Only in the most recent quarter did the American gross domestic product reach levels equivalent to those from before the start of the recession. This is of little consolation, however, since unemployment is still high and the purchasing power of the average American has declined.

According to estimates from the Bureau of Labor Statistics, the U.S. GDP for the third quarter of 2005 was $13.35 trillion. The American economy needed 15 quarters to get back up to $13.3 trillion, the level the GDP was at pre-recession, in the last quarter of 2007.

The Economy Is Growing but the Job Market Is Not

Americans have little to celebrate, however, concerning the “economic recovery.” Though GDP has grown, the unemployment rate has remained very high at nine percent. In reality, unemployment and underemployment account for a staggering 17 percent of the eligible population.

Between January 2008 to February 2010, the American economy shed 8.75 million jobs. In two years, employment numbers dropped 6.3 percent, almost twice as fast as during the economic crisis in the 80s. What’s worse is that the increase in GDP has not made a significant impact on the job market. Since the end of the recession, the American job market has grown by only 2.1 million jobs, about 110,000 per month. As the result of a growing number of people reaching working age, unemployment figures remain high. If American businesses do not increase their hiring figures, the unemployment rate will not reach pre-recession levels until October 2016 at the earliest.

No Jobs, No Income, No Future

The scale of the problem can be illustrated by the decline of American purchasing power. Though the average American’s expendable income has risen by nine percent over the last two years, inflation has dramatically decreased the value of the dollar. According to the official numbers released by the Department of Labor, the cost of living has gone up 6.7 percent. However, independent groups estimate a 15 percent rise in the consumer price index during this time.

As a result, the income of Americans over the past three years has remained stagnant, or has decreased. The residents of the U.S. can now buy less than they could in 2008. Consumption, the basic engine of American GDP during the last decade, is no longer sufficient to keep the economy growing. Finding a replacement will be neither a quick nor a painless task.
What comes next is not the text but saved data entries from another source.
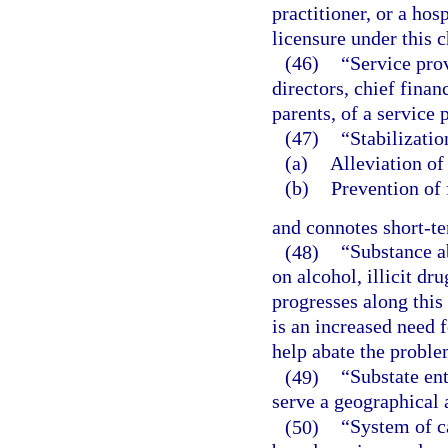
practitioner, or a hos
licensure under this c
(46)
“Service prov
directors, chief finan
parents, of a service 
(47)
“Stabilizati
(a)
Alleviation of 
(b)
Prevention of 
and connotes short-t
(48)
“Substance a
on alcohol, illicit dr
progresses along this
is an increased need 
help abate the proble
(49)
“Substate en
serve a geographical 
(50)
“System of c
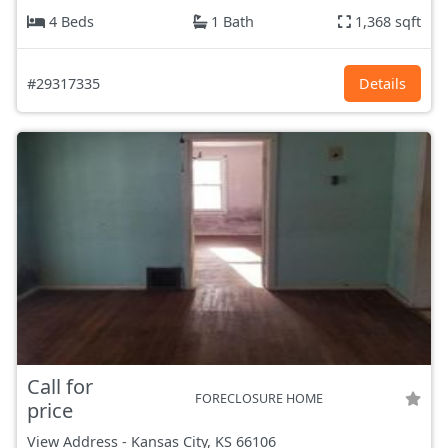
4 Beds
1 Bath
1,368 sqft
#29317335
Details
Call for
FORECLOSURE HOME
price
View Address
-
Kansas City, KS
66106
This makes the threat of a double-dip recession all the more real. A recession in a free-market economy is the mechanism through which the incorrect allocations of capital are rectified, and the market is made more efficient, which leads to long-term economic recovery.

Wanted: A Recession

America is in need of another recession to clear out ineffective businesses, eliminate wasteful consumption and eventually create jobs and a healthier economy. While this would be painful, it would be better than the decade of disappointment and stagnation that the Federal Reserve and the White House intend to impose on the American people.